The entries shown below should be output exactly as they appear.
--- Records for this task Enclosed Below ---
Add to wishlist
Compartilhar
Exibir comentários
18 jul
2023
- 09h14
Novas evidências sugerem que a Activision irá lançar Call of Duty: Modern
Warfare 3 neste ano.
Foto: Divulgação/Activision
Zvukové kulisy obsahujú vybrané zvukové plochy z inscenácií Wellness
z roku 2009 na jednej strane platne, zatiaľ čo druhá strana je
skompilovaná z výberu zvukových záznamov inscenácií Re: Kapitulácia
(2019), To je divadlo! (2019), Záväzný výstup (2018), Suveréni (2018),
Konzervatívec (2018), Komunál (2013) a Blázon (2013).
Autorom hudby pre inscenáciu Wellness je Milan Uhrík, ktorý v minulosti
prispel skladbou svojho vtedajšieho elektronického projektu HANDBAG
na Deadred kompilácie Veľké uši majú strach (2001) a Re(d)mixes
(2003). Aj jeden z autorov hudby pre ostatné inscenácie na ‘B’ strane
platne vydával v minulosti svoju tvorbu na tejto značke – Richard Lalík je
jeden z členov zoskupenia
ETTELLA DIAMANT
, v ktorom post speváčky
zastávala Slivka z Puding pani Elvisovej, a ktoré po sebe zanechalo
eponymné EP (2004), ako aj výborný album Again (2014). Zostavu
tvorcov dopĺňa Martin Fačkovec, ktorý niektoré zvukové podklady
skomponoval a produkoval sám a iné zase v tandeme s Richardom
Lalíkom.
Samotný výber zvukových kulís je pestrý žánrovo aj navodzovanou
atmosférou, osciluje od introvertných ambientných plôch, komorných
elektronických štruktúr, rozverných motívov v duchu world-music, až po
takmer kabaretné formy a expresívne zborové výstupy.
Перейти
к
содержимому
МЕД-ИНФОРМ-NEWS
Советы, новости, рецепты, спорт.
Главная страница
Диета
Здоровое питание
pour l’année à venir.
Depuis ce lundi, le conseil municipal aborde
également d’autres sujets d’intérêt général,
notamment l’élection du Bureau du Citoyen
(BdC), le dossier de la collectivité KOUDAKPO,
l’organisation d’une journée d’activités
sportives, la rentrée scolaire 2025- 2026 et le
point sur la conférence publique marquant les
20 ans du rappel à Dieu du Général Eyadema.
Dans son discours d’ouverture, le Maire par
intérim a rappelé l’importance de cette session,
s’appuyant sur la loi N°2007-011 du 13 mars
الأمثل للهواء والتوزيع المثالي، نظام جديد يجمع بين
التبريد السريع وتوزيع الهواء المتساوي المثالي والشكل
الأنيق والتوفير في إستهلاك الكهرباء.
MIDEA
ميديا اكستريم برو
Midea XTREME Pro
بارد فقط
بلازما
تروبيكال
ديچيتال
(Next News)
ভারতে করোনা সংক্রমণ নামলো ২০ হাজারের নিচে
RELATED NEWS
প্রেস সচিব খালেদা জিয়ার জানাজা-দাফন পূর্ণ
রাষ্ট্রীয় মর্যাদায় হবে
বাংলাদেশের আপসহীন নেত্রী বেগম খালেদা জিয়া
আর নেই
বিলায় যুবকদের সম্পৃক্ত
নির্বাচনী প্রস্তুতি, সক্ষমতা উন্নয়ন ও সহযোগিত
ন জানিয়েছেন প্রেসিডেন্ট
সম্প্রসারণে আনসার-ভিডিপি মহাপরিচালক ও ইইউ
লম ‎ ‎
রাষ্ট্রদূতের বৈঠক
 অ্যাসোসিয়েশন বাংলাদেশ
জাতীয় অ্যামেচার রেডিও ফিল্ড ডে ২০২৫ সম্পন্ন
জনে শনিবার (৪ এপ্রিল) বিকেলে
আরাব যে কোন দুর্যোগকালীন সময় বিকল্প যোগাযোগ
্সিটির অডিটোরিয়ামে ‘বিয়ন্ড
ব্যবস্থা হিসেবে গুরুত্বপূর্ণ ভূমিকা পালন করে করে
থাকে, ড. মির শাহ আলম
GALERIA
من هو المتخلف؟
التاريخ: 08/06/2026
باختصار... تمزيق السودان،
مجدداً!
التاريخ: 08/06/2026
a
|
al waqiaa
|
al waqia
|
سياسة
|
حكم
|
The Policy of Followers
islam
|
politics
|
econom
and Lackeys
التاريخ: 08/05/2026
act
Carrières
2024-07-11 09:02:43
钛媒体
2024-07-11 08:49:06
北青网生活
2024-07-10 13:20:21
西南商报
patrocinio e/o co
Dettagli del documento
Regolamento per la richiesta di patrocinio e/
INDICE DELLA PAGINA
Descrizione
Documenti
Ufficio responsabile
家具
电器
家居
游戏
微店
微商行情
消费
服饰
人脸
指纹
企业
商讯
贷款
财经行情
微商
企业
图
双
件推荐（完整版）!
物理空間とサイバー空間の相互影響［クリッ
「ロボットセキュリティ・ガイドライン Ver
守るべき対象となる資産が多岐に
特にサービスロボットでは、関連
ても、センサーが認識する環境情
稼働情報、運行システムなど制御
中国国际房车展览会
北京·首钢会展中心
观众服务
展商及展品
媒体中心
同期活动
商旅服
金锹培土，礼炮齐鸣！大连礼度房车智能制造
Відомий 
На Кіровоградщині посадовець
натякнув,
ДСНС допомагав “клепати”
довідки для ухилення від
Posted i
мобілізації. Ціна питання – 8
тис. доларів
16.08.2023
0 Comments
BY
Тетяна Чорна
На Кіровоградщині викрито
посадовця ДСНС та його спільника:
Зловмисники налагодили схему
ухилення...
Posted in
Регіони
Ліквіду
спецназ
--- End of Enclosed Records for this task ---
## Exercise response
Add to wishlist
Compartilhar
Exibir comentários
18 jul
2023
- 09h14
Novas evidências sugerem que a Activision irá lançar Call of Duty: Modern
Warfare 3 neste ano.
Foto: Divulgação/Activision
Zvukové kulisy obsahujú vybrané zvukové plochy z inscenácií Wellness
z roku 2009 na jednej strane platne, zatiaľ čo druhá strana je
skompilovaná z výberu zvukových záznamov inscenácií Re: Kapitulácia
(2019), To je divadlo! (2019), Záväzný výstup (2018), Suveréni (2018),
Konzervatívec (2018), Komunál (2013) a Blázon (2013).
Autorom hudby pre inscenáciu Wellness je Milan Uhrík, ktorý v minulosti
prispel skladbou svojho vtedajšieho elektronického projektu HANDBAG
na Deadred kompilácie Veľké uši majú strach (2001) a Re(d)mixes
(2003). Aj jeden z autorov hudby pre ostatné inscenácie na ‘B’ strane
platne vydával v minulosti svoju tvorbu na tejto značke – Richard Lalík je
jeden z členov zoskupenia
ETTELLA DIAMANT
, v ktorom post speváčky
zastávala Slivka z Puding pani Elvisovej, a ktoré po sebe zanechalo
eponymné EP (2004), ako aj výborný album Again (2014). Zostavu
tvorcov dopĺňa Martin Fačkovec, ktorý niektoré zvukové podklady
skomponoval a produkoval sám a iné zase v tandeme s Richardom
Lalíkom.
Samotný výber zvukových kulís je pestrý žánrovo aj navodzovanou
atmosférou, osciluje od introvertných ambientných plôch, komorných
elektronických štruktúr, rozverných motívov v duchu world-music, až po
takmer kabaretné formy a expresívne zborové výstupy.
Перейти
к
содержимому
МЕД-ИНФОРМ-NEWS
Советы, новости, рецепты, спорт.
Главная страница
Диета
Здоровое питание
pour l’année à venir.
Depuis ce lundi, le conseil municipal aborde
également d’autres sujets d’intérêt général,
notamment l’élection du Bureau du Citoyen
(BdC), le dossier de la collectivité KOUDAKPO,
l’organisation d’une journée d’activités
sportives, la rentrée scolaire 2025- 2026 et le
point sur la conférence publique marquant les
20 ans du rappel à Dieu du Général Eyadema.
Dans son discours d’ouverture, le Maire par
intérim a rappelé l’importance de cette session,
s’appuyant sur la loi N°2007-011 du 13 mars
الأمثل للهواء والتوزيع المثالي، نظام جديد يجمع بين
التبريد السريع وتوزيع الهواء المتساوي المثالي والشكل
الأنيق والتوفير في إستهلاك الكهرباء.
MIDEA
ميديا اكستريم برو
Midea XTREME Pro
بارد فقط
بلازما
تروبيكال
ديچيتال
(Next News)
ভারতে করোনা সংক্রমণ নামলো ২০ হাজারের নিচে
RELATED NEWS
প্রেস সচিব খালেদা জিয়ার জানাজা-দাফন পূর্ণ
রাষ্ট্রীয় মর্যাদায় হবে
বাংলাদেশের আপসহীন নেত্রী বেগম খালেদা জিয়া
আর নেই
বিলায় যুবকদের সম্পৃক্ত
নির্বাচনী প্রস্তুতি, সক্ষমতা উন্নয়ন ও সহযোগিত
ন জানিয়েছেন প্রেসিডেন্ট
সম্প্রসারণে আনসার-ভিডিপি মহাপরিচালক ও ইইউ
লম ‎ ‎
রাষ্ট্রদূতের বৈঠক
 অ্যাসোসিয়েশন বাংলাদেশ
জাতীয় অ্যামেচার রেডিও ফিল্ড ডে ২০২৫ সম্পন্ন
জনে শনিবার (৪ এপ্রিল) বিকেলে
আরাব যে কোন দুর্যোগকালীন সময় বিকল্প যোগাযোগ
্সিটির অডিটোরিয়ামে ‘বিয়ন্ড
ব্যবস্থা হিসেবে গুরুত্বপূর্ণ ভূমিকা পালন করে করে
থাকে, ড. মির শাহ আলম
GALERIA
من هو المتخلف؟
التاريخ: 08/06/2026
باختصار... تمزيق السودان،
مجدداً!
التاريخ: 08/06/2026
a
|
al waqiaa
|
al waqia
|
سياسة
|
حكم
|
The Policy of Followers
islam
|
politics
|
econom
and Lackeys
التاريخ: 08/05/2026
act
Carrières
2024-07-11 09:02:43
钛媒体
2024-07-11 08:49:06
北青网生活
2024-07-10 13:20:21
西南商报
patrocinio e/o co
Dettagli del documento
Regolamento per la richiesta di patrocinio e/
INDICE DELLA PAGINA
Descrizione
Documenti
Ufficio responsabile
家具
电器
家居
游戏
微店
微商行情
消费
服饰
人脸
指纹
企业
商讯
贷款
财经行情
微商
企业
图
双
件推荐（完整版）!
物理空間とサイバー空間の相互影響［クリッ
「ロボットセキュリティ・ガイドライン Ver
守るべき対象となる資産が多岐に
特にサービスロボットでは、関連
ても、センサーが認識する環境情
稼働情報、運行システムなど制御
中国国际房车展览会
北京·首钢会展中心
观众服务
展商及展品
媒体中心
同期活动
商旅服
金锹培土，礼炮齐鸣！大连礼度房车智能制造
Відомий 
На Кіровоградщині посадовець
натякнув,
ДСНС допомагав “клепати”
довідки для ухилення від
Posted i
мобілізації. Ціна питання – 8
тис. доларів
16.08.2023
0 Comments
BY
Тетяна Чорна
На Кіровоградщині викрито
посадовця ДСНС та його спільника:
Зловмисники налагодили схему
ухилення...
Posted in
Регіони
Ліквіду
спецназ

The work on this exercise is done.